Sterling falls as Europe's COVID-19 resurgence limits risk appetite

  • Euro zone shares fell and London's FTSE 100 dropped to its lowest level in six months. The dollar index rose around half a percent as investors sought safety.
  • The EU's chief negotiator, Michel Barnier, is in London for negotiations, after which the talks will continue in Brussels.
Published October 28, 2020

LONDON: Sterling fell 1% against a stronger dollar on Wednesday as a wave of risk aversion swept markets, prompted by a resurgence of COVID-19 cases in Europe and uncertainty ahead of the US presidential elections.

COVID-19 deaths across Europe rose almost 40% in a week, challenging the narrative of a global economic recovery. Germany and France are preparing to announce new lockdown measures, following similar moves by Italy and Spain.

Euro zone shares fell and London's FTSE 100 dropped to its lowest level in six months. The dollar index rose around half a percent as investors sought safety.

"A temporary softening in the Brexit-related newsflow and an empty data calendar will likely keep GBP as a bystander in global FX dynamics," ING strategists said in a note to clients.

The pound fell as much as 1% against the dollar. At 1248 GMT, it was at an eight-day low of $1.2922 GMT. Versus the euro, it was down around 0.4%, at 90.75 pence.

Sterling has been driven by Brexit developments in the past few weeks.

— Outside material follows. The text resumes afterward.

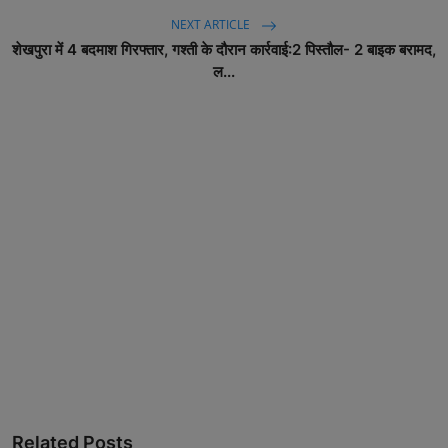
NEXT ARTICLE
शेखपुरा में 4 बदमाश गिरफ्तार, गश्ती के दौरान कार्रवाई:2 पिस्तौल- 2 बाइक बरामद,
ल...
Related Posts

Britain and the European Union have just over two months to reach a trade agreement before the status-quo transition period ends on Dec. 31.

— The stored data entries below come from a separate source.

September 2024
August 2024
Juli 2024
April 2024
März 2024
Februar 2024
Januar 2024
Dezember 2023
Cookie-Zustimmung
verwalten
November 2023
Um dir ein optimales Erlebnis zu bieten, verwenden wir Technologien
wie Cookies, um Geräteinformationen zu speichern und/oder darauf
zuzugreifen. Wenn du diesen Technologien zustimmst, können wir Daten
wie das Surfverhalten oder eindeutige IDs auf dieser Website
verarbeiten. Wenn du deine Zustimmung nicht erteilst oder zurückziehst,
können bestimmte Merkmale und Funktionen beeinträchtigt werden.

The EU's chief negotiator, Michel Barnier, is in London for negotiations, after which the talks will continue in Brussels.

Ulrich Leuchtmann, head of FX and commodity research at Commerzbank, said that he expects Britain and the EU to "kick the can down the road" by prolonging talks or reaching a thin trade deal to avoid a chaotic no-deal Brexit in January.

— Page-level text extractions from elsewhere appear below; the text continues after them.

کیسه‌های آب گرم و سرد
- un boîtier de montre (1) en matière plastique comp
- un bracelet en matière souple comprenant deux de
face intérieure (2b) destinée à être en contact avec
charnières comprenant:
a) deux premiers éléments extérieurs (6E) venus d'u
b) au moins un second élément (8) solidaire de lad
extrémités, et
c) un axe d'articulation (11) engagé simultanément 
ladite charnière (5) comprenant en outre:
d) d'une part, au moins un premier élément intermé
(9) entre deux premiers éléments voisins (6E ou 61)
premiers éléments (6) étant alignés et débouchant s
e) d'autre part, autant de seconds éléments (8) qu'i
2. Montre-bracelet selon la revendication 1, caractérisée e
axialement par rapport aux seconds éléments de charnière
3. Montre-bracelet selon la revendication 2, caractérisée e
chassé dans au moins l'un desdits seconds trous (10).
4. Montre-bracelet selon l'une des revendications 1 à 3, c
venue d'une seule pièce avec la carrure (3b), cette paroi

"The market is taking as its base scenario that there will be some prolongation, in whatever form, which avoids these hard economic consequences," he said.

The Nov. 3 US presidential elections are a major focus for markets.

Indicators of implied sterling-dollar volatility with one-week maturities rose to their highest since Sept. 14, a sign that traders anticipate heightened volatility in one week's time, which will be the day after the US election.

Euro-sterling one-week volatility also rose, but only to its highest since last Thursday..

Analysts also cited a study from Imperial College London, which suggested protection from the coronavirus may not be long-lasting, as a reason for reduced risk appetite.

Also, the chair of the UK's vaccine task force said that the first generation of COVID-19 vaccines is "likely to be imperfect" and "might not work for everyone", writing in medical journal The Lancet.

British researchers said on Wednesday that there are significant problems with the availability and quality of COVID-19 data in England.